McCarthy Ryan A, Sen Gupta Ananya
Department of Electrical and Computer Engineering, The University of Iowa, Iowa City, IA 52242, USA.
Iowa Technology Institute (ITI), The University of Iowa, Iowa City, IA 52242, USA.
IEEE Access. 2021;9:24727-24737. doi: 10.1109/access.2021.3056955. Epub 2021 Feb 10.
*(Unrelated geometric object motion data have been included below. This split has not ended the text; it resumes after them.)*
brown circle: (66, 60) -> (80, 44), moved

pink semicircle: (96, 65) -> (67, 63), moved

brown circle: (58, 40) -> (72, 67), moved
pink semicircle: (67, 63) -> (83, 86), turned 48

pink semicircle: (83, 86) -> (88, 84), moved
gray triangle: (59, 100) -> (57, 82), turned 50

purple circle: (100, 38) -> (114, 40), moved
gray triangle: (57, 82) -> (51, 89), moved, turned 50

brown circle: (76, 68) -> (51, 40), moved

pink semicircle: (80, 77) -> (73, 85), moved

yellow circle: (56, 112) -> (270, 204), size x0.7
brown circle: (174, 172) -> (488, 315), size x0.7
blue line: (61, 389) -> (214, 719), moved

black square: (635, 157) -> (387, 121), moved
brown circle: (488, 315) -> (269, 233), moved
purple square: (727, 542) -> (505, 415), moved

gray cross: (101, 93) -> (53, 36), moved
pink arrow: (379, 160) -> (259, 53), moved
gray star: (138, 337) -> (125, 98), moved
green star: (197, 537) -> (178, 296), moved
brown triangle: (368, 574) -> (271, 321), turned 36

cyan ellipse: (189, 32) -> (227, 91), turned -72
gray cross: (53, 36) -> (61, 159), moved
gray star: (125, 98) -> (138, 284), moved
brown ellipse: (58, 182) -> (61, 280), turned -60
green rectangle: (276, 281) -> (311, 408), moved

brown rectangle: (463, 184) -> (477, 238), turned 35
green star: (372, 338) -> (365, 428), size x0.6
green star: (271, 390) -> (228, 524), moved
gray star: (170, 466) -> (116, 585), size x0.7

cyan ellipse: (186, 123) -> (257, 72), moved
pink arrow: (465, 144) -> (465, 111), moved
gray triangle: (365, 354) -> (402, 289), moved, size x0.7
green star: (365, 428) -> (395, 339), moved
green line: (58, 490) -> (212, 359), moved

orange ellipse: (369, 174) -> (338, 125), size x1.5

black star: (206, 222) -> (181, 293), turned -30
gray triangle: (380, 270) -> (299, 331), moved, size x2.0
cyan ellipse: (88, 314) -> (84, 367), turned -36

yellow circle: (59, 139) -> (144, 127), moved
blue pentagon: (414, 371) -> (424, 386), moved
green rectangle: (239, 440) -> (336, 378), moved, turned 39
The aim of this interdisciplinary work is a robust signal processing and autonomous machine learning framework to associate well-known (target) as well as any potentially unknown (non-target) peaks present within gas chromatography-mass spectrometry (GC/MS/MS) raw instrument signal. Particularly, this work evaluates three machine learning algorithms abilities to autonomously associate raw signal peaks based on accuracy in training and testing. A target is a known congener that is expected to be present within the raw instrument signal and a non-target is an unknown or unexpected compound. Autonomously identifying target peaks within the GC/MS/MS and associating them with non-target peaks can help improve the analysis of collected samples. Association of peaks refers to classifying peaks as known congeners regardless if the peak is a target or non-target. Uncertainty of peaks fitted and discovered through raw instrument signals from GC/MS/MS data is assessed to create topographical illustrations of target annotated peaks among sample raw instrument signals collected across diverse locations in the Chicago area. The term "annotated peak" is used to assign peaks found at specific retention times as a known congener. Adaptive signal processing techniques are utilized to smooth data and correct baseline drifts as well as detect and separate coeluted (overlapped) peaks in the raw instrument signal to provide key feature extraction. 150 air samples are analyzed for individual polychlorinated biphenyls (PCB) with GC/MS/MS across Chicago, IL. 80% of the data is used for training classification of target PCBs and 20% of the data is evaluated to identify and associate consistently occurring non-target peaks with target PCBs. A random forest classifier is used to associate identified peaks to target PCB peaks. Geographical topographical representations of target PCBs in the raw instrument signal demonstrates how PCBs accumulate and degrade in certain locations.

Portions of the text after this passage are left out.